Sorry for the wall of science answer , but you did ask.
There are no clinical trials of KLOW or GLOW in humans. Or in animals that I could find.
There have been 3 small clinical trials in humans of BPC 157 , for arthitis, cystitis and basic phase 1 toxicity test. Nearly all the research comes from a small localised set of researchers. The paper I read by them was dodgy AF. DOI: 10.3390/ph16050676 . Basically claiming it was a miracle cure, not differentiating between animal and human tests when talking about evidence and massively overstating its effectiveness compared to the evidence. No real research anywhere else. If it was as good as some of the rodent studies suggest this would not be the case.

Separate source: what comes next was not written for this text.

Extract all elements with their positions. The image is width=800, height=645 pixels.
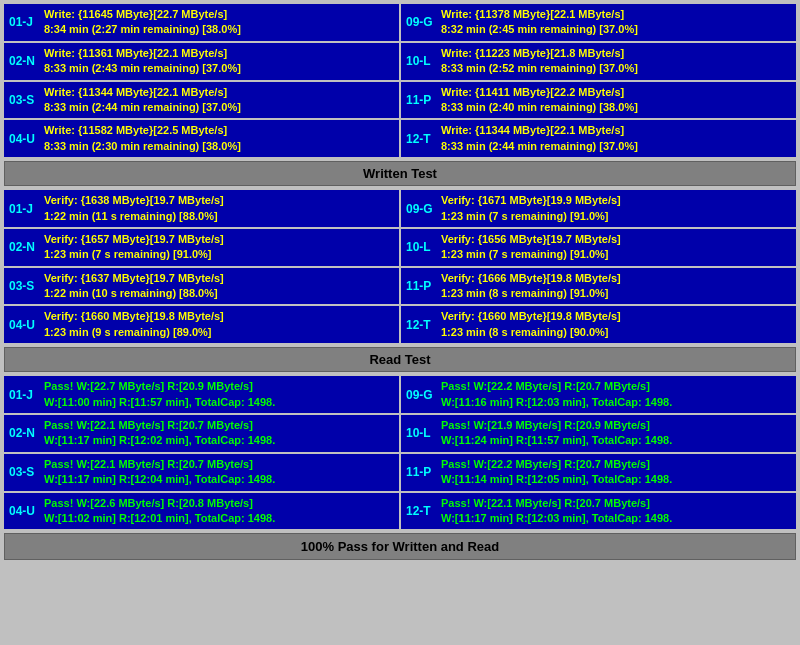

There have been clinical trials of GHK-Cu in humans but only applied externally to the skin, not injected or oral treatment. Not being developed as a systemic treatment
There have been clinical trials of thymosin beta 4 in humans , it is currently being tested as an PCI injection (percutaneous coronary intervention), after heart attacks, and a phase 1b study iv for basic safety for use in humans
As far as I can tell KPV has never been tested in humans. It is still being researched mainly as nanoparticles with kpv attatched as a therapy for ulcerative colitis but not near human testing
There is zero doubt that these peptides do things, often quite beneficial things in the body. The problem is partly that most are not patentable so no company will pour money into researching them, only publicly funded research, and they mostly have too many effects. Drug companies generally want compounds that do a single specific thing to one receptor ( that is well studied and understood ) so it is possible to work out the effects, and there are no off target effects . So they don't spend a billion dollars on research only to find some unexpected adverse effect. Most of the peptides in KLOW have very broad effects, on many different body systems, and in general are not well understood. Trying to work out all these effects would require an enormous amount of research, before human trials could be considered, and then they would have to be huge in scale to make sure less common effects were found given the incomplete understanding of how they work.

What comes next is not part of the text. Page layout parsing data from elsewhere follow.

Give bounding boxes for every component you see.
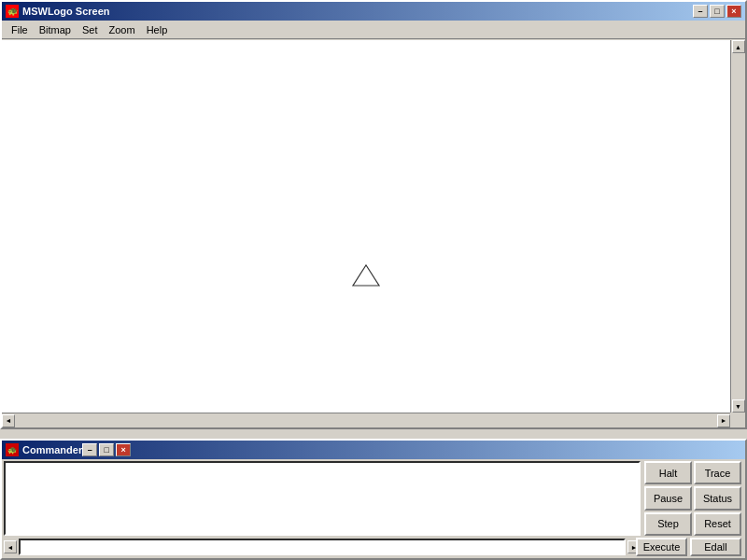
commander-window: 🐢 Commander – □ × ◄ ► Halt Trace Pause: [0, 439, 747, 560]
bottom-buttons-row: Execute Edall: [644, 536, 741, 556]
scroll-track-horizontal[interactable]: [15, 413, 717, 427]
scroll-corner: [730, 413, 745, 427]
menu-zoom[interactable]: Zoom: [104, 22, 141, 37]
halt-button[interactable]: Halt: [644, 461, 692, 484]
main-close-button[interactable]: ×: [726, 5, 741, 18]
commander-input[interactable]: [19, 539, 626, 555]
commander-restore-button[interactable]: □: [99, 443, 114, 456]
main-scrollbar-vertical[interactable]: ▲ ▼: [730, 40, 745, 413]
scroll-left-button[interactable]: ◄: [2, 414, 15, 427]
commander-title: Commander: [22, 444, 82, 455]
canvas: [2, 40, 730, 413]
commander-content: ◄ ► Halt Trace Pause Status Step Reset E…: [2, 459, 745, 558]
trace-button[interactable]: Trace: [694, 461, 741, 484]
edall-button[interactable]: Edall: [690, 538, 741, 556]
execute-button[interactable]: Execute: [636, 538, 687, 556]
main-window: 🐢 MSWLogo Screen – □ × File Bitmap Set Z…: [0, 0, 747, 429]
turtle-container: [2, 40, 730, 413]
main-restore-button[interactable]: □: [710, 5, 725, 18]
commander-titlebar-buttons: – □ ×: [82, 443, 131, 456]
scroll-track-vertical[interactable]: [731, 53, 745, 399]
main-window-icon: 🐢: [6, 5, 19, 18]
commander-right-panel: Halt Trace Pause Status Step Reset Execu…: [642, 459, 745, 558]
pause-button[interactable]: Pause: [644, 486, 692, 510]
commander-window-icon: 🐢: [6, 443, 19, 456]
commander-close-button[interactable]: ×: [116, 443, 131, 456]
menu-help[interactable]: Help: [141, 22, 174, 37]
scroll-up-button[interactable]: ▲: [732, 40, 745, 53]
input-scroll-left[interactable]: ◄: [4, 540, 17, 553]
scroll-right-button[interactable]: ►: [717, 414, 730, 427]
turtle-svg: [2, 40, 730, 413]
output-area[interactable]: [4, 461, 641, 536]
menu-set[interactable]: Set: [77, 22, 104, 37]
commander-minimize-button[interactable]: –: [82, 443, 97, 456]
main-titlebar-buttons: – □ ×: [693, 5, 741, 18]
turtle-shape: [353, 265, 379, 286]
status-button[interactable]: Status: [694, 486, 741, 510]
main-titlebar: 🐢 MSWLogo Screen – □ ×: [2, 2, 745, 21]
main-window-title: MSWLogo Screen: [22, 6, 693, 17]
reset-button[interactable]: Reset: [694, 512, 741, 536]
commander-left-panel: ◄ ►: [2, 459, 642, 558]
input-row: ◄ ►: [4, 538, 641, 556]
command-buttons-grid: Halt Trace Pause Status Step Reset: [644, 461, 741, 536]
main-scrollbar-horizontal[interactable]: ◄ ►: [2, 413, 730, 427]
scroll-down-button[interactable]: ▼: [732, 399, 745, 413]
step-button[interactable]: Step: [644, 512, 692, 536]
main-menubar: File Bitmap Set Zoom Help: [2, 21, 745, 39]
menu-file[interactable]: File: [6, 22, 34, 37]
commander-titlebar: 🐢 Commander – □ ×: [2, 441, 745, 459]
main-minimize-button[interactable]: –: [693, 5, 708, 18]
menu-bitmap[interactable]: Bitmap: [34, 22, 77, 37]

Unfortunately just because lab and animal studies look good does not mean they will work in humans. There are dozens of treatments that prevent, treat or reverse Alzheimer's disease in rat and mouse models, but they have all failed ( to make more than a minor difference ) when tested in humans.
Going on anecdotal reports online, many people have said it has helped make healing faster, which is interesting and is a sort of evidence, unfortunately it does not prove anything. Before the scientific method people believed a lot of very weird things were effective treatments, blood letting by leeches was very popular for centuries.

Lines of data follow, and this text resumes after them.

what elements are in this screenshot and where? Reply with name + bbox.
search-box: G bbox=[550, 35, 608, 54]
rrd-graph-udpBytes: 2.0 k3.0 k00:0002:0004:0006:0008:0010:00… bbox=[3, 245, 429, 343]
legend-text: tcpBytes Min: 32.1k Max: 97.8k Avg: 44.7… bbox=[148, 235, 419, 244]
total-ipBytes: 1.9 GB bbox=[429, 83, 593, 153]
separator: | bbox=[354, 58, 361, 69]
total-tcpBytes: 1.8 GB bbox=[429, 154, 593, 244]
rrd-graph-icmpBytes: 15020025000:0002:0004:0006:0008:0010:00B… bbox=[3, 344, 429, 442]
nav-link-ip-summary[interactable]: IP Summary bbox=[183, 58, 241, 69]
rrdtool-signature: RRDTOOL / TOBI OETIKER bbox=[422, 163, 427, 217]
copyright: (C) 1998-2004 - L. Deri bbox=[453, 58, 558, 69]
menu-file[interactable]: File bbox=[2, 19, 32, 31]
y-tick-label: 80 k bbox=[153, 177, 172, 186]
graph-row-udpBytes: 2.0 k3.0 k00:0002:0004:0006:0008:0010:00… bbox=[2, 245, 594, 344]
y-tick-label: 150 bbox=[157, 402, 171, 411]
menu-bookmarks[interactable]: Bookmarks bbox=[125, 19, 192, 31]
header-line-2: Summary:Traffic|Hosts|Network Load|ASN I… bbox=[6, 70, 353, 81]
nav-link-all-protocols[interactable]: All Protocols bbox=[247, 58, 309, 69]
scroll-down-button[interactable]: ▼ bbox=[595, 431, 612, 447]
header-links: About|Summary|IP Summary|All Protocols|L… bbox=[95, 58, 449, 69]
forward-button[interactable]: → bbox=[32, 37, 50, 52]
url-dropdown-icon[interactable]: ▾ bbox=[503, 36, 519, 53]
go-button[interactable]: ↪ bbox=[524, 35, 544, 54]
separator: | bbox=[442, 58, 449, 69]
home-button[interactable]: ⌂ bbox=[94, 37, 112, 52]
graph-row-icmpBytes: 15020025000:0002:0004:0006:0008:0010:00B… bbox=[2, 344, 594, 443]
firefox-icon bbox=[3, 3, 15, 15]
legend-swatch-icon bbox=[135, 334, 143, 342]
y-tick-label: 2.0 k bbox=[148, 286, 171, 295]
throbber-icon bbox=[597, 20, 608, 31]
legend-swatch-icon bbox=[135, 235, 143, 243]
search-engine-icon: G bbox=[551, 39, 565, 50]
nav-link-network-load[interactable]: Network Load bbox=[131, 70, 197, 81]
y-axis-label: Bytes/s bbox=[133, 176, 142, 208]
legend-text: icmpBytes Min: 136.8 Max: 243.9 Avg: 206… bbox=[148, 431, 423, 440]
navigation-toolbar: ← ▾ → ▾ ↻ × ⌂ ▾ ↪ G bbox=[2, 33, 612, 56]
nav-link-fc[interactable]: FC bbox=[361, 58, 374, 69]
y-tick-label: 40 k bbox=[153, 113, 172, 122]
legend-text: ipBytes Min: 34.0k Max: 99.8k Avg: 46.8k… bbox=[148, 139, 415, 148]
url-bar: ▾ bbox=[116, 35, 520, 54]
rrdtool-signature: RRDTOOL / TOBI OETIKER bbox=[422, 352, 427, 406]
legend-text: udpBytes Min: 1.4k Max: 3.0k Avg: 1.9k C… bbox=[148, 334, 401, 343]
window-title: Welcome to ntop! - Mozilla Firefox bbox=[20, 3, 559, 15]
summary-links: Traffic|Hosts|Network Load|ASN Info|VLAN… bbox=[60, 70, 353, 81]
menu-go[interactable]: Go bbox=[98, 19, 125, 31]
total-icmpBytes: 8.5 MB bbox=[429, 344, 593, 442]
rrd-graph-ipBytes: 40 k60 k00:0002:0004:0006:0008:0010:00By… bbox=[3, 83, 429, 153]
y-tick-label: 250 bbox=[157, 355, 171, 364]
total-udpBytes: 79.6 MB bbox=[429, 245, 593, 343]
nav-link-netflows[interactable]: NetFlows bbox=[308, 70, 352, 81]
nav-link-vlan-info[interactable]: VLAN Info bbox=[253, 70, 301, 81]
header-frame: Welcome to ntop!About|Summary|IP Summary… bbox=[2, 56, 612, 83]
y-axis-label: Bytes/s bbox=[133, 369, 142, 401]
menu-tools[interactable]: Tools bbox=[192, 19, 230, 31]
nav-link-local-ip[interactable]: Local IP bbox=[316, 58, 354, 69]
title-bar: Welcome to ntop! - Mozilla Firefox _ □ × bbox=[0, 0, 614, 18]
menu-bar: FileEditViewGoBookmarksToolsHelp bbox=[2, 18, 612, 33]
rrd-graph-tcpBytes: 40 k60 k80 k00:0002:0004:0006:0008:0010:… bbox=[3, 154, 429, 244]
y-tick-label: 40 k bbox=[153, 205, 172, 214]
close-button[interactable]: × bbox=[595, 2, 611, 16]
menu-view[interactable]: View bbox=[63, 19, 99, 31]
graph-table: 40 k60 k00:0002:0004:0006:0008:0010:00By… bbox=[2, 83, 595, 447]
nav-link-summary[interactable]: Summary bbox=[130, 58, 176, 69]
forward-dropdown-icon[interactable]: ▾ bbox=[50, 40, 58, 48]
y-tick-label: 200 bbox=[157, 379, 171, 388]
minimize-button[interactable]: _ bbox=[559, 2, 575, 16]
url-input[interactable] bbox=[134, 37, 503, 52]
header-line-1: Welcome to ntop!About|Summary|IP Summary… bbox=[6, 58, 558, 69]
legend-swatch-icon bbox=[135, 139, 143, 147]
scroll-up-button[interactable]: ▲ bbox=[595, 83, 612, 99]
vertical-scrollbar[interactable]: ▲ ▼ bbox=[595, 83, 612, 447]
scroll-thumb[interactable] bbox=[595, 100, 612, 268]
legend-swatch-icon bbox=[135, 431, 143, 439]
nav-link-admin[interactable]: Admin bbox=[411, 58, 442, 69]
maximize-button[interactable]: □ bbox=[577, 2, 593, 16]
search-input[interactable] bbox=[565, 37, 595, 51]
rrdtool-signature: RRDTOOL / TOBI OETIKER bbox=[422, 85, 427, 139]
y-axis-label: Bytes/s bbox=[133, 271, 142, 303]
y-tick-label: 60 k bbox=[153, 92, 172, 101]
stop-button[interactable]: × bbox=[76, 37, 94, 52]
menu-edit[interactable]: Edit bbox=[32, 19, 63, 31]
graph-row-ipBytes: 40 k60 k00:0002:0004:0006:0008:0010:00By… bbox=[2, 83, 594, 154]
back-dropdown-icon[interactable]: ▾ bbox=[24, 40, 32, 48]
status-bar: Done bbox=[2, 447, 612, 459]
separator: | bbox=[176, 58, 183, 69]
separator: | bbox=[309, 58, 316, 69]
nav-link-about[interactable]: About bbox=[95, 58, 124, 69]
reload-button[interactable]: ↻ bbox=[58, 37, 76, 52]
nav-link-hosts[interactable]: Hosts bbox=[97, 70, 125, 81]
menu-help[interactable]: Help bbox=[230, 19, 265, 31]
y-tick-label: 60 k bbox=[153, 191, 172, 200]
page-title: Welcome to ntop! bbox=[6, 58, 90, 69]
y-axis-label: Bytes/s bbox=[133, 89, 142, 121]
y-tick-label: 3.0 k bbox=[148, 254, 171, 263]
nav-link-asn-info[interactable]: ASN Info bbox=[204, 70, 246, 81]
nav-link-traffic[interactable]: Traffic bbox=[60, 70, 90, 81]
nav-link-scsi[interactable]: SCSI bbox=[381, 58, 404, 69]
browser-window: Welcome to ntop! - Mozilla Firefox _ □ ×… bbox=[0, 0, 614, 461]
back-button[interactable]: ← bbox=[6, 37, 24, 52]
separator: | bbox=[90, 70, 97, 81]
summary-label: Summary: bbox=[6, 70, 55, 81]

The most obvious concern is that many of them significantly alter growth signals and angiogenesis, which produces reasonable concerns about the possibility of initiating or enhancing the growth of tumours, and the fact that their effects are not well understood. Most of these peptides are not likely to have further development as drugs, and I do not think any researchers would ever test klow on humans in a clinical trial due to the complexity and unpredictability of its possible effects.